Among the entries below, one stretch runs from the line that contains "Выбор наркологической клиники" through the line that contains "помощи. Наши специалисты". Repeat that stretch exactly, ends included, and only that.

Materials provided START

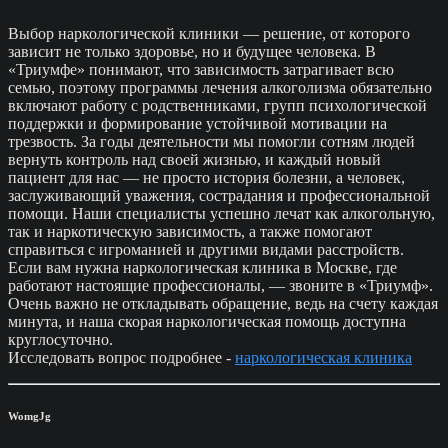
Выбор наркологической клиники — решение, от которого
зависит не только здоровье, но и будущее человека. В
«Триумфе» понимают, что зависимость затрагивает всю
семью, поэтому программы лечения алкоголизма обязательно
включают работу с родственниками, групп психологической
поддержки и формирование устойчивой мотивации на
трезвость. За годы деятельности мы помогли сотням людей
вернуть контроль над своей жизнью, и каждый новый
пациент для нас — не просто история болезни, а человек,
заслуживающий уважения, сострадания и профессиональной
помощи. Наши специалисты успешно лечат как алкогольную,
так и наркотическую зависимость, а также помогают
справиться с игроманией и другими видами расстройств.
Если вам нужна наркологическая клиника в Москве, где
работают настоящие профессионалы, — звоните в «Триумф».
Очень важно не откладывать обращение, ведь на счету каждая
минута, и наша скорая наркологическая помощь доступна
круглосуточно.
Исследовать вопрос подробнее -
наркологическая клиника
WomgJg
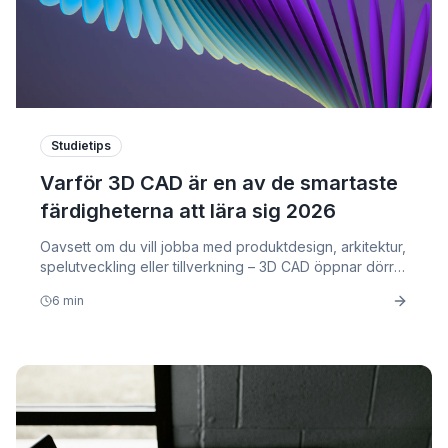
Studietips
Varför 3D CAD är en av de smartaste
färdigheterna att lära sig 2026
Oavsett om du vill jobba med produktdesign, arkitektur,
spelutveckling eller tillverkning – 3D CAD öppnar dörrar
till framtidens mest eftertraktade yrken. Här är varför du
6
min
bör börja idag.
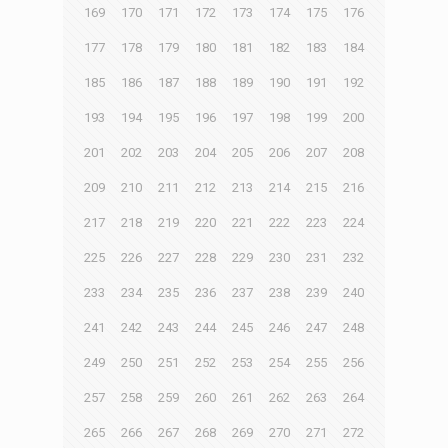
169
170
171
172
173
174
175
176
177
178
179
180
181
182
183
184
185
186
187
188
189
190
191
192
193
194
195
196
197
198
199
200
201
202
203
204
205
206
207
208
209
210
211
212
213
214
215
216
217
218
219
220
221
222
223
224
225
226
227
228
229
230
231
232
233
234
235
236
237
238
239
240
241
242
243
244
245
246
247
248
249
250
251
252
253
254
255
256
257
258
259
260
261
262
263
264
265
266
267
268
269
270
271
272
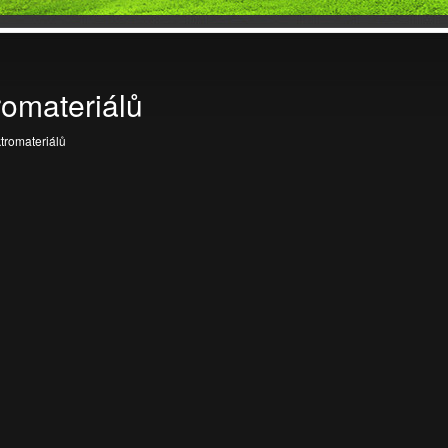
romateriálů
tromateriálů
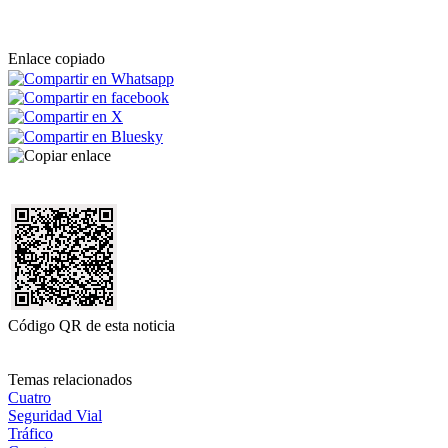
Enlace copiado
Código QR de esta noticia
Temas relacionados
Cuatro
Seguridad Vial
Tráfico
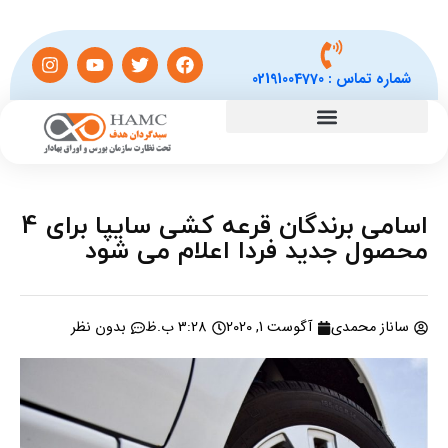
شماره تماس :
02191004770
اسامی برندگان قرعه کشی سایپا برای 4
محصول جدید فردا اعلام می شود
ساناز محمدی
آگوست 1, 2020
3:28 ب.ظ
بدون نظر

Materials provided END
Materials provided START

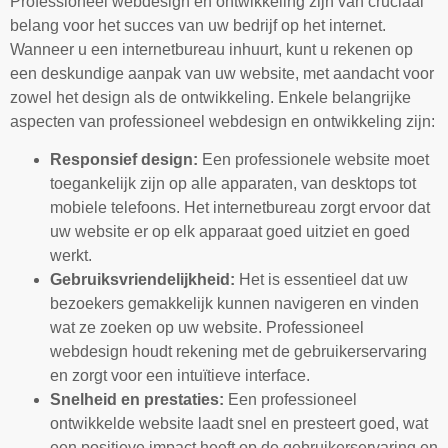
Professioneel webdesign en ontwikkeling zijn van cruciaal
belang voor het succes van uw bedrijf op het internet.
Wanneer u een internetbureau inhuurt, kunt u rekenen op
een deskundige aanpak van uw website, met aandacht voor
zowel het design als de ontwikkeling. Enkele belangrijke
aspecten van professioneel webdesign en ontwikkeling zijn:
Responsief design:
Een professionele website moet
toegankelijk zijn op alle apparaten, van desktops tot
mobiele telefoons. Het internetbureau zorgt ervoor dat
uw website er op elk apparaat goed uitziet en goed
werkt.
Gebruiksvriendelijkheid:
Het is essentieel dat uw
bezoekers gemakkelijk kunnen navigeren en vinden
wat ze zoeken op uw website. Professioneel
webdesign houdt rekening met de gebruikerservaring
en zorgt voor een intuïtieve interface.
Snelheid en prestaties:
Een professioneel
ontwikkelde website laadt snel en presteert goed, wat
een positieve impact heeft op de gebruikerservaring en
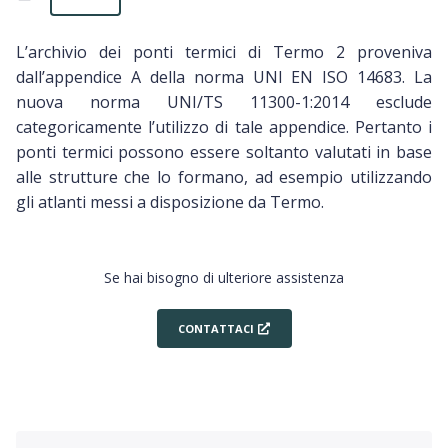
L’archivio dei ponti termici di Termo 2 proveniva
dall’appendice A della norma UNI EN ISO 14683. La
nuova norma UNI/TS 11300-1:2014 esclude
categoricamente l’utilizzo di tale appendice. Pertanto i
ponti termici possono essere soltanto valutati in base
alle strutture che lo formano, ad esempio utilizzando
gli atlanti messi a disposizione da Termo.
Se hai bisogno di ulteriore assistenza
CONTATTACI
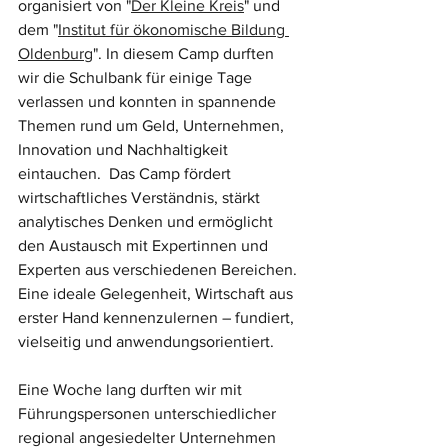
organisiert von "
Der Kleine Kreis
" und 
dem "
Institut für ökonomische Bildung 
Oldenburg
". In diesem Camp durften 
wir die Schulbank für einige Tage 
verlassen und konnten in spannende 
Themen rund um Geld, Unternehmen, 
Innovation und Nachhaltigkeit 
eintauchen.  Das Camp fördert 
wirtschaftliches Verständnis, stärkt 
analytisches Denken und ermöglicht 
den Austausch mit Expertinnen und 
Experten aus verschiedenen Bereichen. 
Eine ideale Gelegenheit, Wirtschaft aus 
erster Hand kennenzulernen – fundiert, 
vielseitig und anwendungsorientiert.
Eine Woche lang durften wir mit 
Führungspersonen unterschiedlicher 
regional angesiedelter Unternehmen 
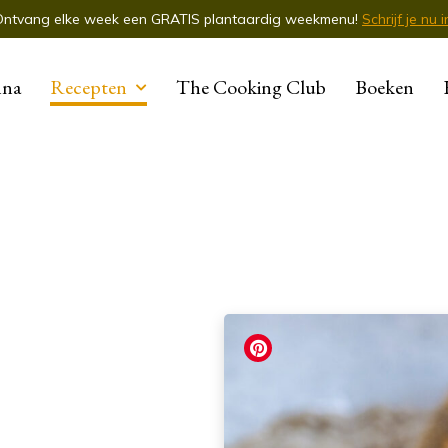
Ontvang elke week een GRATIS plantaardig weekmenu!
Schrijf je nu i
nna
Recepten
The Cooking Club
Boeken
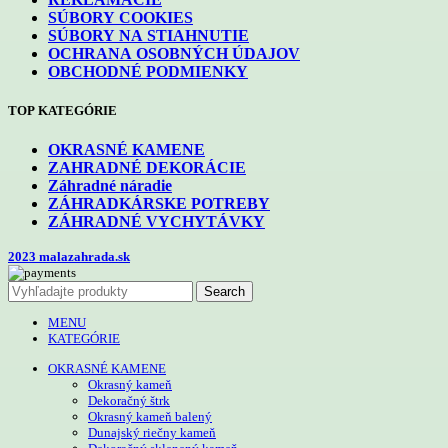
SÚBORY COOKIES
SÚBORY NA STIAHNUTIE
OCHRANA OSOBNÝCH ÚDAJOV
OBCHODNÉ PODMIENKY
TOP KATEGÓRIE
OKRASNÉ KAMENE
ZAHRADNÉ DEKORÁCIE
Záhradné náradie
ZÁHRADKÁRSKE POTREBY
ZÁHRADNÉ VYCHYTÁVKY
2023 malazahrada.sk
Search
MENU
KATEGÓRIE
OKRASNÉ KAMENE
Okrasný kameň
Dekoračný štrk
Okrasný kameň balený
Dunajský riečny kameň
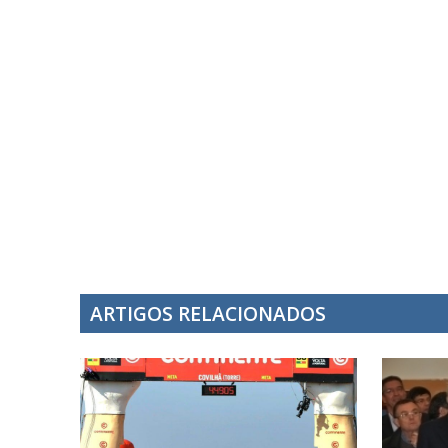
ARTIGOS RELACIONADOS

Materials provided END

Finished task:
Выбор наркологической клиники — решение, от которого
зависит не только здоровье, но и будущее человека. В
«Триумфе» понимают, что зависимость затрагивает всю
семью, поэтому программы лечения алкоголизма обязательно
включают работу с родственниками, групп психологической
поддержки и формирование устойчивой мотивации на
трезвость. За годы деятельности мы помогли сотням людей
вернуть контроль над своей жизнью, и каждый новый
пациент для нас — не просто история болезни, а человек,
заслуживающий уважения, сострадания и профессиональной
помощи. Наши специалисты успешно лечат как алкогольную,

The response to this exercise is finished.